Please excuse the glare! 

I agree, flat black latex house paint and a cheap paint roller does it.


----------



## cvillanueva21 (Mar 10, 2008)

SupeDM and cevvin thanks for the quick response. JWerner2 thanks for great pictures.

I have a few more questions.
1) Will I have to remove the fish before I paint?
2) If so, how long will I have to wait before putting fish in?
3) How do you remove it? Using the glass scraper like the ones for car window decals?
4) Can you still use the Mag-Float device?
5) Does it annoy you that you cannot see from the sides of the aquarium? I'm thinking about doing the sides of my aquarium as well.
6) How many coats did you put on your tank?


----------



## cvillanueva21 (Mar 10, 2008)

SupeDM and cevvin thanks for the quick response. JWerner2 thanks for great pictures.

I have a few more questions.
1) Will I have to remove the fish before I paint?
2) If so, how long will I have to wait before putting fish in?
3) How do you remove it? Using the glass scraper like the ones for car window decals?
4) Can you still use the Mag-Float device?
5) Does it annoy you that you cannot see from the sides of the aquarium? I'm thinking about doing the sides of my aquarium as well.
6) How many coats did you put on your tank?


----------



## F8LBITEva (Nov 9, 2007)

I spray painted the back of my tank black not the sides. I think it looks good.

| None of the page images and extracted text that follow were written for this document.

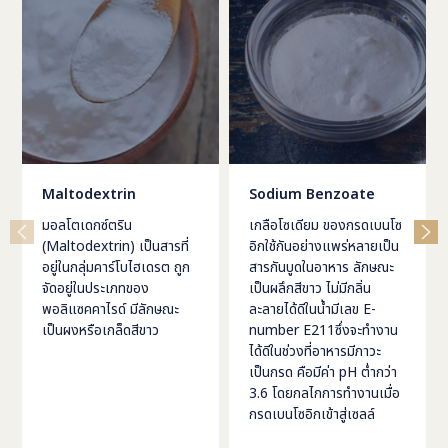
Maltodextrin
Sodium Benzoate
มอลโตเดกซ์ตริน
เกลือโซเดียม ของกรดเบนโซ
(Maltodextrin) เป็นสารที่
อิกใช้กันอย่างแพร่หลายเป็น
อยู่ในกลุ่มคาร์โบไฮเดรต ถูก
สารกันบูดในอาหาร ลักษณะ
จัดอยู่ในประเภทของ
เป็นผลึกสีขาว ไม่มีกลิ่น
พอลิแซคคาไรด์ มีลักษณะ
ละลายได้ดีในน้ำมีเลข E-
เป็นผงหรือเกล็ดสีขาว
number E211ซึ่งจะทำงาน
ได้ดีในช่วงที่อาหารมีภาวะ
เป็นกรด คือมีค่า pH ต่ำกว่า
3.6 โดยกลไกการทำงานเมื่อ
กรดเบนโซอิกเข้าสู่เซลล์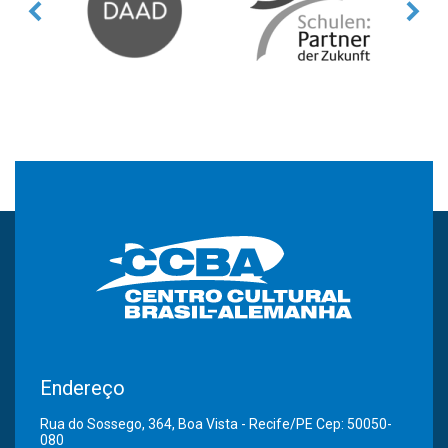
Endereço
Rua do Sossego, 364, Boa Vista - Recife/PE Cep: 50050-
080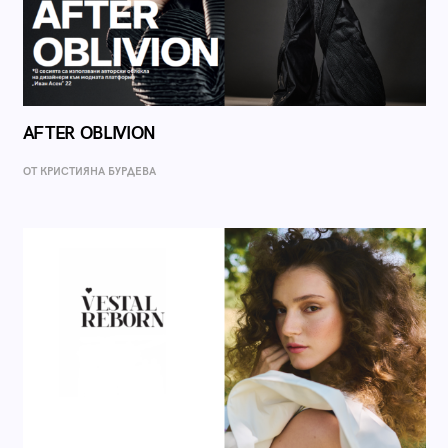
AFTER OBLIVION
ОТ КРИСТИЯНА БУРДЕВА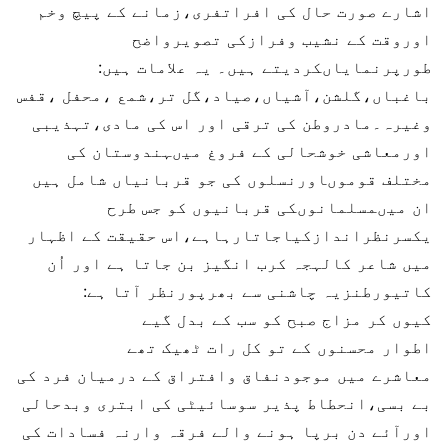
اشارے صورت حال کی افراتفری،زمانے کے پیچ وخم
اوروقت کے نشیب وفرازکی تصویرواضح
طورپرنمایاںکردیتے ہیں۔ یہ علامات ہیں:
باغباں،گلشن،آشیاں،صیاد،گل تر،شمع ،محفل ،قفس
وغیرہ۔مادروطن کی ترقی اور اس کی مادی،تہذیبی
اورمعاشی خوشحالی کے فروغ میںہندوستان کی
مختلف قوموںاورنسلوں کی جو قربانیاں شامل ہیں
ان میںمسلمانوںکی قربانیوں کو جس طرح
یکسرنظراندازکیاجاتارہاہے،اس حقیقت کے اظہار
میں شاعر کالہجہ کرب انگیز بن جاتا ہے اور اُن
کاتیورطنزیہ چاشنی سے بھرپورنظر آتا ہے:
کیوں کر مزاج صبح کو سب کے بدل گیے
اطوار محسنوں کے تو کل رات ٹھیک تھے
معاشرے میں موجودنفاق وافتراق کے درمیان فرد کی
بے بسی،انحطاط پذیر سوسائیٹی کی ابتری وبدحالی
اورآئے دن برپا ہونے والے فرقہ وارنہ فسادات کی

BTW I see you're in DC, you should check out www.capitalcichlids.org there's a meeting coming up FEB 21 lots of cool fish people there.


----------



## cevvin (May 2, 2008)

cvillanueva21 said:


> SupeDM and cevvin thanks for the quick response. JWerner2 thanks for great pictures.
> 
> I have a few more questions.
> 1) Will I have to remove the fish before I paint?
> ...


1) No, just dont drop any paint in the aquarium
2) na
3) It literally peels off easily.
4) Yes as long as they are not pressing to hard or scraping the paint off.
5) I only did the sides that were facing the wall, and yes that would annoy me.
6) I think it took 4. Just keep applying til you cant see any light coming through. But I apply thin so it dries quickly, It took me about 4 hours.


----------



## terd ferguson (Jul 31, 2007)

cevvin said:


> cvillanueva21 said:
> 
> 
> > SupeDM and cevvin thanks for the quick response. JWerner2 thanks for great pictures.
> ...


When you think you're done, shine a bright light behind the tank and look throught the front. You'll see any spots that need touching up. :thumb:


----------



## fishEH (Sep 15, 2008)

I spray painted mine and wouldn't do it again. It looks good but there was a tremendous amount of overspary. A fine coat of dried paint is in my basement. It comes right up with a damp rag but its still a PIA. I would use Latex and roll it on next time. Here's some pics of mine.


----------



## SupeDM (Jan 26, 2009)

I wouldnt do the sides unless its an in wall tank. also just a tip put felt on the contact points of any hob filters that you may use. The filters will scratch off the paint otherwise. I allways did mine before setting it up. The paint will scrape off with a old credit card or any other object like that. As far as the mag float I never clean the back glass as algae eats nitrates and you cant see much of the back in my tanks anyway so I dont know about that. And three or four coats usually does it.


----------



## Curator (Feb 18, 2009)

wow, I love this forum, so many great ideas already, and *** only been reading in here for like a half an hour...


----------